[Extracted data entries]
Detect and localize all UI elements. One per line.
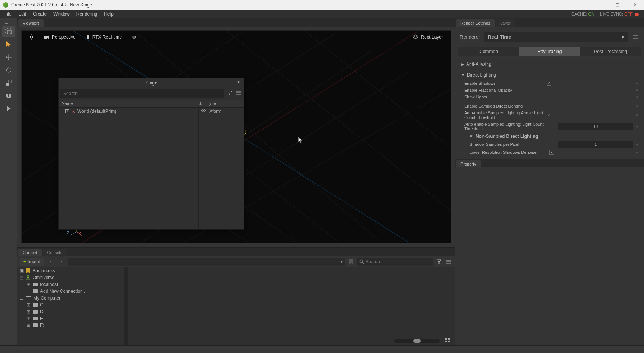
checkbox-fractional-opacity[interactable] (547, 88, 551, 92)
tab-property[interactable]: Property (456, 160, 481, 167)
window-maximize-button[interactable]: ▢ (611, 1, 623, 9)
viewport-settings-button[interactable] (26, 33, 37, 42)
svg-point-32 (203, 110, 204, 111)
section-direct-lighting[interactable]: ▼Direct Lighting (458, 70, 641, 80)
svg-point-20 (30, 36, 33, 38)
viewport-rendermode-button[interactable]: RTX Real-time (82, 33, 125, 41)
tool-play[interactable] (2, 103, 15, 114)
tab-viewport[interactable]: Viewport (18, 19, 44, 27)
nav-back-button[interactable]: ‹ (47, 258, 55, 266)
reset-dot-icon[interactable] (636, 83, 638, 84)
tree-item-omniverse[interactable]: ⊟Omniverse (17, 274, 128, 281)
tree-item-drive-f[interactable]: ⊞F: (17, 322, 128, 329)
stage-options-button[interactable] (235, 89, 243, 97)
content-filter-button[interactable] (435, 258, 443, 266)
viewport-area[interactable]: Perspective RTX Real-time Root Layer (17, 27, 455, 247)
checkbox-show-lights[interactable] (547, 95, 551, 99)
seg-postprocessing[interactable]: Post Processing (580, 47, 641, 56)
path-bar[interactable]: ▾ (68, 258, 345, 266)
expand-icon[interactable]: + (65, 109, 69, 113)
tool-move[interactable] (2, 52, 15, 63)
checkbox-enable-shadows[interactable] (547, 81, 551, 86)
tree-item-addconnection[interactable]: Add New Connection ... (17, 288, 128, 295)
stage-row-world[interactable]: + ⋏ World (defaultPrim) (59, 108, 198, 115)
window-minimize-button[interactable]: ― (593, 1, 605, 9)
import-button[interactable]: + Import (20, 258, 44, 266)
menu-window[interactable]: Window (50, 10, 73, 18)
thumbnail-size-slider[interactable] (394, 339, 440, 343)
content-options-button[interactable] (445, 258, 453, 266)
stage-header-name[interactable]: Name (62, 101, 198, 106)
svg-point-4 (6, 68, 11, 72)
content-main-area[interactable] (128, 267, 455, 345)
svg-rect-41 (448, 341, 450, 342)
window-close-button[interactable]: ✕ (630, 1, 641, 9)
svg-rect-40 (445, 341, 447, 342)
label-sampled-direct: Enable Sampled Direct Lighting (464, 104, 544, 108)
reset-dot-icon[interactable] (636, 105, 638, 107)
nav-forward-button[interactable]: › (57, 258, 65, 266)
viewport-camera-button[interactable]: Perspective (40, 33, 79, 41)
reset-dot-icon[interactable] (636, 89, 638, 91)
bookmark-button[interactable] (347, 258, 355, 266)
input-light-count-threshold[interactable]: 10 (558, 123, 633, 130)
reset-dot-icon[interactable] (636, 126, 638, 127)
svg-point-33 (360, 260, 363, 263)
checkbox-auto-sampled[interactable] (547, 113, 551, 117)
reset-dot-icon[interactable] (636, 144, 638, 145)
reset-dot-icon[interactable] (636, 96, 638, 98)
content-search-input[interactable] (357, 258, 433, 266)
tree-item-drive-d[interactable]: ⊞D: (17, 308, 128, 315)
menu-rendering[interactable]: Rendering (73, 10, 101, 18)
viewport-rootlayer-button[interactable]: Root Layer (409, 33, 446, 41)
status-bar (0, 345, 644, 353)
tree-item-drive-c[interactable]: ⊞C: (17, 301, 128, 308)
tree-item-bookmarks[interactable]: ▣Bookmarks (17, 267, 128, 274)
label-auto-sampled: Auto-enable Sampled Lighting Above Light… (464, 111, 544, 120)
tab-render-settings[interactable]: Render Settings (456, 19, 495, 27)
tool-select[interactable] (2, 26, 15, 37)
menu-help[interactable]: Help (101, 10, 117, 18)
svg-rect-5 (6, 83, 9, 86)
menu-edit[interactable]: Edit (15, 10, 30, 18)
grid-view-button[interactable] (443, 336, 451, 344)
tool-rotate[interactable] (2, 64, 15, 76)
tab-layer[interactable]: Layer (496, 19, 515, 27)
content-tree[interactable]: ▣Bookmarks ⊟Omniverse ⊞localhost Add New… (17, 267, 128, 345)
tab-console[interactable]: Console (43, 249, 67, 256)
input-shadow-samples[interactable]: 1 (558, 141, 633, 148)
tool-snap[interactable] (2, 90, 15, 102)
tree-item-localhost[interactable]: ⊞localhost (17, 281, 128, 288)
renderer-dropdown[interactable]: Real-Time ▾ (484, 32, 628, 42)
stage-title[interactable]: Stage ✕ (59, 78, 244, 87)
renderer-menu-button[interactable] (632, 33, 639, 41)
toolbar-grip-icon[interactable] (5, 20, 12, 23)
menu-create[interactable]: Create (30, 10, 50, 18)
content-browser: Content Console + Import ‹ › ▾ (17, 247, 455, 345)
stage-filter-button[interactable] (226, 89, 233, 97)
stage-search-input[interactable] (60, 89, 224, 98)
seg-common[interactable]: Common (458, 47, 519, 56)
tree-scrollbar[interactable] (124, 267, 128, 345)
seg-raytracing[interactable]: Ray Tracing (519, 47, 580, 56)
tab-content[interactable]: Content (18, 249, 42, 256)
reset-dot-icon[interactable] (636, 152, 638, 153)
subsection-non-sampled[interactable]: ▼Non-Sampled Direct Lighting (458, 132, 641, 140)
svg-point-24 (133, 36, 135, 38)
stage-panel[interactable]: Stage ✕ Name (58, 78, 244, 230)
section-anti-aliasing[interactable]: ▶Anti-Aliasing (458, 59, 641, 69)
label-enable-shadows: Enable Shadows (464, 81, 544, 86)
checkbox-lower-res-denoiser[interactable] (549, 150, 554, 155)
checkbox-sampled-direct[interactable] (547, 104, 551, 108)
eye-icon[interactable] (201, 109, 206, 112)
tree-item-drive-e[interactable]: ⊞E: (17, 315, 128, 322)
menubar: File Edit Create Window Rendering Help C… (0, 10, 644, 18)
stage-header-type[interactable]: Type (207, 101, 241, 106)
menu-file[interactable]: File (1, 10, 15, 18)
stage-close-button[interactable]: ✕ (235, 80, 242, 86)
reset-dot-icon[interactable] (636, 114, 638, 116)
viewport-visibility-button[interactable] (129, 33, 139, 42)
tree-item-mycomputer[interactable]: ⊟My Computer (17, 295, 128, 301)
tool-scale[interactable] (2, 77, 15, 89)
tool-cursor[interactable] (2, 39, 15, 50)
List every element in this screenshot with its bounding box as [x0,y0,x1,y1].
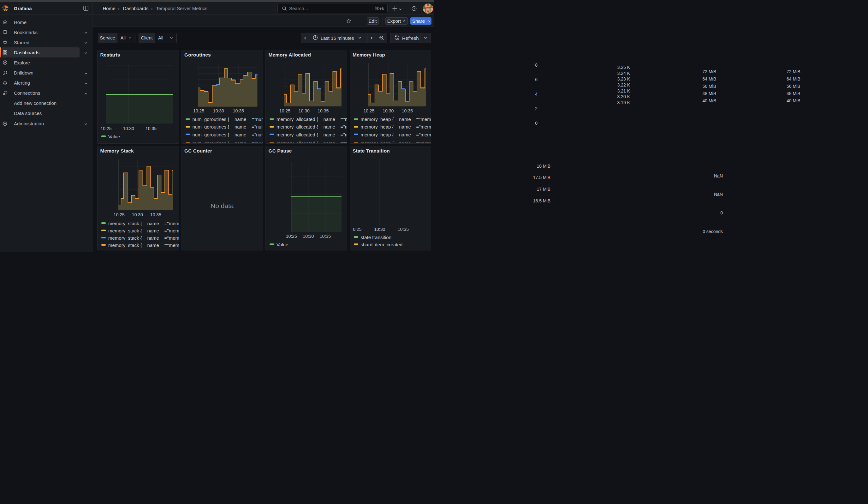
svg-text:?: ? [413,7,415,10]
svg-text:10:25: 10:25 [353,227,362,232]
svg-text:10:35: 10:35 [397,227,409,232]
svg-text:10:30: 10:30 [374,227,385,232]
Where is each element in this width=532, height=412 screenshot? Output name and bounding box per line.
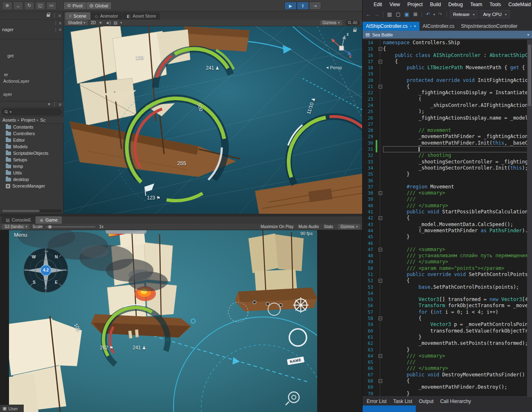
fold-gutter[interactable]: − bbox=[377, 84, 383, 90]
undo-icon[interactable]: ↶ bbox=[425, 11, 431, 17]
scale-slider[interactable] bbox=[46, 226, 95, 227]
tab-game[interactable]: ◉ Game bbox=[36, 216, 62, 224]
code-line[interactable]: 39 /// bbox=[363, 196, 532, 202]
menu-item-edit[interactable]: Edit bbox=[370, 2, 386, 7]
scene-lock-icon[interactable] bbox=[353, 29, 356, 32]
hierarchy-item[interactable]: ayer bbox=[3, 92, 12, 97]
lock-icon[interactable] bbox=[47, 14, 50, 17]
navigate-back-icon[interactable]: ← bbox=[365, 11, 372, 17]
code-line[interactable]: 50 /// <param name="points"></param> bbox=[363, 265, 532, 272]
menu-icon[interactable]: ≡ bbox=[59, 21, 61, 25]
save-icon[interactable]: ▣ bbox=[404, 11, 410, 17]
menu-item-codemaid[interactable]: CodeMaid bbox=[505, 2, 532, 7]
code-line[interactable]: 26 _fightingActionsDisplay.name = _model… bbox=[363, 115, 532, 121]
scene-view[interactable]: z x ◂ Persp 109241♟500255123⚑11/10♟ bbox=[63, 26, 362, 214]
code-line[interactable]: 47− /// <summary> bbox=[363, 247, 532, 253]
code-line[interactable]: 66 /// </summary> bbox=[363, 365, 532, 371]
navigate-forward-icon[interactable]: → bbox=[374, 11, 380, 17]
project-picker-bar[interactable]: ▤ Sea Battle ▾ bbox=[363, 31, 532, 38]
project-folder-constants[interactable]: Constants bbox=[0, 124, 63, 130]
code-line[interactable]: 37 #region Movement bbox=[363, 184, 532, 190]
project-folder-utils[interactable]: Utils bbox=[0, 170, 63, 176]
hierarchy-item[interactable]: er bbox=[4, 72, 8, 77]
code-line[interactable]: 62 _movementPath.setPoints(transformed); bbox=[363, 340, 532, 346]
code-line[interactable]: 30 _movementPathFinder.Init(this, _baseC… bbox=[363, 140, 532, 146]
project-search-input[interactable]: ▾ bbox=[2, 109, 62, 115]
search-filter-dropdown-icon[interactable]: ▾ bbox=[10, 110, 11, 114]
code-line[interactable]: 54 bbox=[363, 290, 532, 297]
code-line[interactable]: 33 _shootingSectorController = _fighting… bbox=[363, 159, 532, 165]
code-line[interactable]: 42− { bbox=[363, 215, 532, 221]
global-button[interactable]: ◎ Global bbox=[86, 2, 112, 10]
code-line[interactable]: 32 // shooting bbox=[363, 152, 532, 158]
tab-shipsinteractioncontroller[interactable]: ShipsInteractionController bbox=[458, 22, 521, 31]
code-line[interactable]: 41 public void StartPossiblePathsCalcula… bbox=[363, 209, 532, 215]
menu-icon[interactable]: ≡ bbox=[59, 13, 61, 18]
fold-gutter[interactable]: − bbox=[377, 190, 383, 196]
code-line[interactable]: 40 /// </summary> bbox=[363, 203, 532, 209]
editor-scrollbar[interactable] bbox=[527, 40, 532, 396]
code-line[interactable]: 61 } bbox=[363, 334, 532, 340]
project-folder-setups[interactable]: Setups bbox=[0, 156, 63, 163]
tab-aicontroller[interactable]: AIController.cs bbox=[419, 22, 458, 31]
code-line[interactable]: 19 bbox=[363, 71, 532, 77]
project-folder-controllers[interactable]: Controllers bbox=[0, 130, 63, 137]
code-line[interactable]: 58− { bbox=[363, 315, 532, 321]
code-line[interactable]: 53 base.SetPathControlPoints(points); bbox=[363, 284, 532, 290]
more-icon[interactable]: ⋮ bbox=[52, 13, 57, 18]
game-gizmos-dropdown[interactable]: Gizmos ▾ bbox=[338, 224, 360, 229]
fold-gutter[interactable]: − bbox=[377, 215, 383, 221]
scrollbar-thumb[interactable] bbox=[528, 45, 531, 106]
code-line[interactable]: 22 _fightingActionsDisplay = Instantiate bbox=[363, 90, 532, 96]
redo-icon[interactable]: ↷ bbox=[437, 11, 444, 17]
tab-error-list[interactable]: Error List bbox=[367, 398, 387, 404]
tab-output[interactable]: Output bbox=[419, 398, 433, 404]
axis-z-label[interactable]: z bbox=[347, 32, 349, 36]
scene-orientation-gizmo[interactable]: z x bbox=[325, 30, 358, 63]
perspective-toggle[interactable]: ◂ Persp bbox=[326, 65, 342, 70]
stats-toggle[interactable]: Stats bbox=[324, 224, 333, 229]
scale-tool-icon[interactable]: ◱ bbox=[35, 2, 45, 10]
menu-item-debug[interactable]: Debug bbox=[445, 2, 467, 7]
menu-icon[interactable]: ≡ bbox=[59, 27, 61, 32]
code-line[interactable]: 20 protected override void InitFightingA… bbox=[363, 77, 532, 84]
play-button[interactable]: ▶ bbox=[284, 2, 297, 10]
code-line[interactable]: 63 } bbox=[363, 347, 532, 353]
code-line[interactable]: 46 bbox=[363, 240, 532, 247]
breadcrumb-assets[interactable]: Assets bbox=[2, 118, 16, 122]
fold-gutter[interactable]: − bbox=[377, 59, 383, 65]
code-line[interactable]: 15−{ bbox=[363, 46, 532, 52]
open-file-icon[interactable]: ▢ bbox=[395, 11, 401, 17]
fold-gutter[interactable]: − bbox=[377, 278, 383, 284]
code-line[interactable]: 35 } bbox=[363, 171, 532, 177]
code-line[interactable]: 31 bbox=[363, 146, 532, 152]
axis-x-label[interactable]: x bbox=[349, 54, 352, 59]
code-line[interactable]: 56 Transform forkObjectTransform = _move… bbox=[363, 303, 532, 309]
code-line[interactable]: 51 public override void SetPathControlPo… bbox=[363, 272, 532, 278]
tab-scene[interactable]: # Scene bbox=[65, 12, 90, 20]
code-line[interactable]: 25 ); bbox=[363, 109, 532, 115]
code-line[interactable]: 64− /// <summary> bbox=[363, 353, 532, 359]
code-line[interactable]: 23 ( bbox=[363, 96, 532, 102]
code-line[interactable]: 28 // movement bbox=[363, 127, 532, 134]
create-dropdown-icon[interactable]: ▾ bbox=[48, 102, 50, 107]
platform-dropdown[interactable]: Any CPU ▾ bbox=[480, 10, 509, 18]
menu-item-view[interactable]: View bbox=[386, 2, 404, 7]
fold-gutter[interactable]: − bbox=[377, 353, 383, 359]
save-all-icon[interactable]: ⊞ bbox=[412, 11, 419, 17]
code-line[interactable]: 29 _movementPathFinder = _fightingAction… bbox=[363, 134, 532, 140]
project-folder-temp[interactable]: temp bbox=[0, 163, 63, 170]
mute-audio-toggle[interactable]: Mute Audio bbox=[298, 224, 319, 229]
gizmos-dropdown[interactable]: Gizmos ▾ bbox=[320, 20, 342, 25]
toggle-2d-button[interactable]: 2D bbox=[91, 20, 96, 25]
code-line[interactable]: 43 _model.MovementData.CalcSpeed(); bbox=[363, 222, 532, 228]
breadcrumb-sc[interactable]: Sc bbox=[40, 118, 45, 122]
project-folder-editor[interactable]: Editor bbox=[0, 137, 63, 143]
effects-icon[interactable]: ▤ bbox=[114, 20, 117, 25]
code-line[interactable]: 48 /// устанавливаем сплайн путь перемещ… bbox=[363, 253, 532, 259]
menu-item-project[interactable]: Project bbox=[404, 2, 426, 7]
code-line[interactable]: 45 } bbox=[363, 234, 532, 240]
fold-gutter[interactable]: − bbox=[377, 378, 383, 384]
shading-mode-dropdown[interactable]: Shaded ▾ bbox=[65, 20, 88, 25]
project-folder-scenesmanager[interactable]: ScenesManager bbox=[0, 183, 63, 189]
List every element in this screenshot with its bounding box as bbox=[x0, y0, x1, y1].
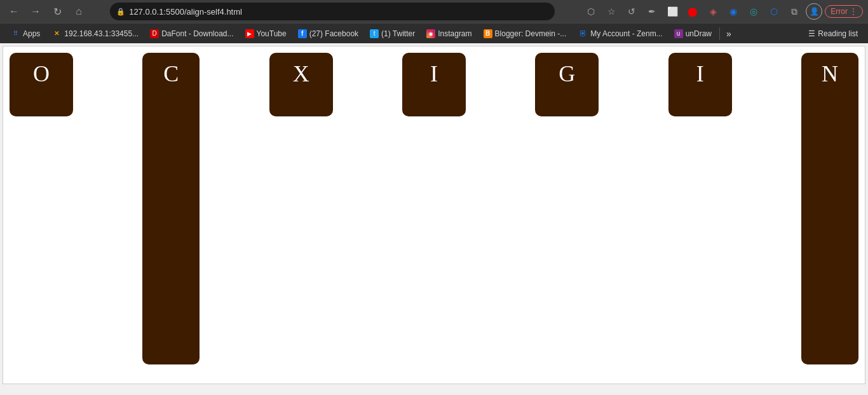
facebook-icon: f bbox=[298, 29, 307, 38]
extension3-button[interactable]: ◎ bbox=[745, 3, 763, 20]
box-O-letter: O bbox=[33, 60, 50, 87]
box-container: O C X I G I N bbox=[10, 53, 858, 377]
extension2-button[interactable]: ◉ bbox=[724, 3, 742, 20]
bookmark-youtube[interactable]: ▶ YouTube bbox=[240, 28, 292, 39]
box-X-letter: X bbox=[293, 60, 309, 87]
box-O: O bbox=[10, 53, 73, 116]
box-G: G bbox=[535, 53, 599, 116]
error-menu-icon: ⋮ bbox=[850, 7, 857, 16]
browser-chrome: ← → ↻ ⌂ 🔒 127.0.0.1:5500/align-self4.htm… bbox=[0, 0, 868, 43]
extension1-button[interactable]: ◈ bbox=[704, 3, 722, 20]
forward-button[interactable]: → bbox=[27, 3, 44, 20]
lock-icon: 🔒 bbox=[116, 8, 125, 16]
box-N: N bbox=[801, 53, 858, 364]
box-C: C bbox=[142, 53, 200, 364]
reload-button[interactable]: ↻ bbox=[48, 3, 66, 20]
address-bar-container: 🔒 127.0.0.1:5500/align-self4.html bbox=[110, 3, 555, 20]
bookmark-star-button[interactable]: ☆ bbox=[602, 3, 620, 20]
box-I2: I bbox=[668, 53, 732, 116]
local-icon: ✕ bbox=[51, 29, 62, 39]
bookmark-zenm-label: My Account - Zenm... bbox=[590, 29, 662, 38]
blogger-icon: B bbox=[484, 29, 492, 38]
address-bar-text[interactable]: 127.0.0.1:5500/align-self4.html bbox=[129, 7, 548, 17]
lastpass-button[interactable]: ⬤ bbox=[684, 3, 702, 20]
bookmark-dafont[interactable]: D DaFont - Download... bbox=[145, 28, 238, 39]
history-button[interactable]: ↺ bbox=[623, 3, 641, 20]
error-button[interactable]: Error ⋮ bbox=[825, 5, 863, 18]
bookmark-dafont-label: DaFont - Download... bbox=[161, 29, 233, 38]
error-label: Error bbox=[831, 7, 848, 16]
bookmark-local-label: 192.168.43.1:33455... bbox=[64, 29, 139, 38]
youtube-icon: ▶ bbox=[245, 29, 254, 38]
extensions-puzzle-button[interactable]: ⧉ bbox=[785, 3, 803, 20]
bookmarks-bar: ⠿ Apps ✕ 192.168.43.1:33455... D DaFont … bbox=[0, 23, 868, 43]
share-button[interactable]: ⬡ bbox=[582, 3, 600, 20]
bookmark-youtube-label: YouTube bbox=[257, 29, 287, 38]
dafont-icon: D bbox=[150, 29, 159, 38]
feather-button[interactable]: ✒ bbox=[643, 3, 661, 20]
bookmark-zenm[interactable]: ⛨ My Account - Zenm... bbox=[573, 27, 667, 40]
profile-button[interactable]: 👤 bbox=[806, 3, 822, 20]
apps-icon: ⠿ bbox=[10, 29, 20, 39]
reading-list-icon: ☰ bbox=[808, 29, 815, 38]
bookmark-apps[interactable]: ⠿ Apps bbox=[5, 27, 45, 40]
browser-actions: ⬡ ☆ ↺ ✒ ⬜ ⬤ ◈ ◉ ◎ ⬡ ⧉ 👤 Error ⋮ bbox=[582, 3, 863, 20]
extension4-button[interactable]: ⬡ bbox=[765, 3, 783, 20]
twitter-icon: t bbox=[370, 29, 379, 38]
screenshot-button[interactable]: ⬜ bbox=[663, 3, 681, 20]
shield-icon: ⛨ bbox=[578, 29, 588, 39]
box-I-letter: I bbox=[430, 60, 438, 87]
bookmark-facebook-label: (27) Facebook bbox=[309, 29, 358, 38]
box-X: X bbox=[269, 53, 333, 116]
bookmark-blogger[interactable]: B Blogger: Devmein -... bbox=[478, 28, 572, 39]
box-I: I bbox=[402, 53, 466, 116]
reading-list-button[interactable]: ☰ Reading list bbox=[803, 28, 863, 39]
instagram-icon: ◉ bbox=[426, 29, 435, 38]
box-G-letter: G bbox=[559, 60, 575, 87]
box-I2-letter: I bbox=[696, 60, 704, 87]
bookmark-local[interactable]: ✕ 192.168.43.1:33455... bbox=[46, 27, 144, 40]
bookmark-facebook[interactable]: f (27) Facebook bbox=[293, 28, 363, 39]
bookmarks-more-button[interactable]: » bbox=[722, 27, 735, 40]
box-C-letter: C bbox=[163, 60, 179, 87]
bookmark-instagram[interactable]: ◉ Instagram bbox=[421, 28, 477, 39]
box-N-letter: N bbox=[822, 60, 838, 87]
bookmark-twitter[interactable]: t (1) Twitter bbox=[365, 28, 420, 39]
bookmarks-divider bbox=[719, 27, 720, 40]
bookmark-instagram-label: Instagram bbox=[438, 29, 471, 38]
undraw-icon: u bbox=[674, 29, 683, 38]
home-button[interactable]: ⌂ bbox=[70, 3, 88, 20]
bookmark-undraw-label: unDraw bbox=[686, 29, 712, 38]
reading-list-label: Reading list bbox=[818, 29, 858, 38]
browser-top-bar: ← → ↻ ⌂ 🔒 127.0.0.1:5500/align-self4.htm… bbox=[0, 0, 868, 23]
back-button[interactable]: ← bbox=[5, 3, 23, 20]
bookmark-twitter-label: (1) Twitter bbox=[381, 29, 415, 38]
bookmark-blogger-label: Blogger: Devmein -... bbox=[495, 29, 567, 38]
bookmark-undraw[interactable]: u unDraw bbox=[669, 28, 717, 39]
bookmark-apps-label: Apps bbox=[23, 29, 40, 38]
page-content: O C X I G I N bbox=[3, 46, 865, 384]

Problem description >>
Show the lines of the entries that include the string "content", copying each in full.

Output of the task >>
content-filter-button[interactable] (435, 258, 443, 266)
content-options-button[interactable] (445, 258, 453, 266)
content-main-area[interactable] (128, 267, 455, 345)
content-search-input[interactable] (357, 258, 433, 266)
content-tree[interactable]: ▣Bookmarks ⊟Omniverse ⊞localhost Add New… (17, 267, 128, 345)
content-browser: Content Console + Import ‹ › ▾ (17, 247, 455, 345)
tab-content[interactable]: Content (18, 249, 42, 256)
page-content: O C X I G I N bbox=[3, 46, 865, 384]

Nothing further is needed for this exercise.